20  Die Berücksichtigung  der früheren Wohndauer der Kläger in Spanien hätte es 
ermöglicht, den Klägern die Leistung vom Zeitpunkt der Antragstellung an, auch 
für den Zeitraum der ersten drei Monate ihres Aufenthalts in Deutschland, zu 
gewähren. 
21  Auch wenn man eventuell davon ausgeht, dass eine  besondere 
beitragsunabhängige Geldleistung im Sinne der Verordnung Nr. 883/2004 eine 
Sozialhilfeleistung im Sinne der Richtlinie 2004/38/EG  ist,  gelten nach Ansicht 
der Republik Polen im Licht der obigen Erwägungen für  die besonderen 
beitragsunabhängigen Geldleistungen in  vollem  Umfang die Vorschriften der 
Verordnung Nr. 883/2004  –  darunter  der in Art. 6  aufgestellte  Grundsatz der 
Zusammenrechnung von Wohnzeiten –, vorbehaltlich der Einschränkungen, die in 
Art. 70 Abs. 3 dieser Verordnung genannt werden. 
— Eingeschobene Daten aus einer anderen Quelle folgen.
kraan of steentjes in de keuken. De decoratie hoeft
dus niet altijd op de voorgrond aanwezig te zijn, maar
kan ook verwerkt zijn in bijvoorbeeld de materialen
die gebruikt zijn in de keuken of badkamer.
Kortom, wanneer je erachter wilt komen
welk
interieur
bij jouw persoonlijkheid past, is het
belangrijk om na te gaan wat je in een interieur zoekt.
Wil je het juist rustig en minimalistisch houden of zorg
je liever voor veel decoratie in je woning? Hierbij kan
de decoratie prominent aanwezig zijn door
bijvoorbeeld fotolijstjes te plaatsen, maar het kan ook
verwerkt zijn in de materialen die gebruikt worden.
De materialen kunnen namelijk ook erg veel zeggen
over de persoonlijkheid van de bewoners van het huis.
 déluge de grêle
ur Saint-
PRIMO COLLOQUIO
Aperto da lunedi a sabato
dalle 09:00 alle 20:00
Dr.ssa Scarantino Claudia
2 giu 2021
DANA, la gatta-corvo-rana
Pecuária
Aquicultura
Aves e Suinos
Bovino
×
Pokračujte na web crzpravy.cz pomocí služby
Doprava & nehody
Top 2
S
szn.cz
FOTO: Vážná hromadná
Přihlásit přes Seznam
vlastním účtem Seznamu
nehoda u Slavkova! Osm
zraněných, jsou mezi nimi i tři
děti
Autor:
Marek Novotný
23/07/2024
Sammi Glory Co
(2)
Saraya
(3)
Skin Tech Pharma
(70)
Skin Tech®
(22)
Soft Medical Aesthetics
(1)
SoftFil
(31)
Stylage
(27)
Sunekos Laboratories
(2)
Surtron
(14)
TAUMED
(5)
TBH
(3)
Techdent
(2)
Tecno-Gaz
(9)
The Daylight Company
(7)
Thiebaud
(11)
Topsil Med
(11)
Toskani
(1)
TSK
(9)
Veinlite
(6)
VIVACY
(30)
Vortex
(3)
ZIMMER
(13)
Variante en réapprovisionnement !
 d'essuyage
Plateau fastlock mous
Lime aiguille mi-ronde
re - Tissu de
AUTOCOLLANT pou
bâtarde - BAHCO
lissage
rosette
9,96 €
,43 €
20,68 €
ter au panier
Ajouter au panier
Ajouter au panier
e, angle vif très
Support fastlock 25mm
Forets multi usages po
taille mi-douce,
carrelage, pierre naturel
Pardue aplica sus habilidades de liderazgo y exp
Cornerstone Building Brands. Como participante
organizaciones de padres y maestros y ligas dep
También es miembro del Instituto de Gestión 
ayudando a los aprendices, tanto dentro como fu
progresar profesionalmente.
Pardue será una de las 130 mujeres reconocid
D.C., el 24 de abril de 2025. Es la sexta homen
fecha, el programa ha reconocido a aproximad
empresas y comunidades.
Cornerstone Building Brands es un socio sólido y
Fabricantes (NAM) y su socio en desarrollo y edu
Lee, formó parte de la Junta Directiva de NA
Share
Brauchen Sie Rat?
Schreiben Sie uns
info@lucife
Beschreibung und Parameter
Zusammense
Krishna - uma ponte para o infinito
22  Da die Republik Polen vorschlägt, die zweite Frage zu bejahen, wird sie keine 
Antwort auf die dritte Frage vorschlagen. 
III. ENTSCHEIDUNGSVORSCHLAG 
23  In Anknüpfung an die obige Argumentation schlägt die Republik Polen dem 
Gerichtshof der Europäischen Union vor, die erste und zweite Frage des 
vorlegenden Gerichts wie folgt zu beantworten: 
1)  Das Gleichbehandlungsgebot des Art. 4  der Verordnung Nr. 883/2004 
gilt auch für die besonderen beitragsunabhängigen Geldleistungen im 
Sinne von Art. 70 dieser Verordnung. 

 

GARCIA-NIETO U. A. 
2)  Sofern man eventuell davon ausgeht, dass eine  besondere 
beitragsunabhängige Geldleistung im Sinne der Verordnung Nr. 
883/2004 eine Sozialhilfeleistung im Sinne der Richtlinie 2004/38/EG ist, 
gelten für die besonderen beitragsunabhängigen Geldleistungen in 
vollem  Umfang die Vorschriften der Verordnung Nr. 883/2004  – 
darunter der in Art. 6 aufgestellte Grundsatz der Zusammenrechnung 
von Wohnzeiten –, vorbehaltlich  der Einschränkungen, die in Art. 70 
Abs. 3 dieser Verordnung genannt werden.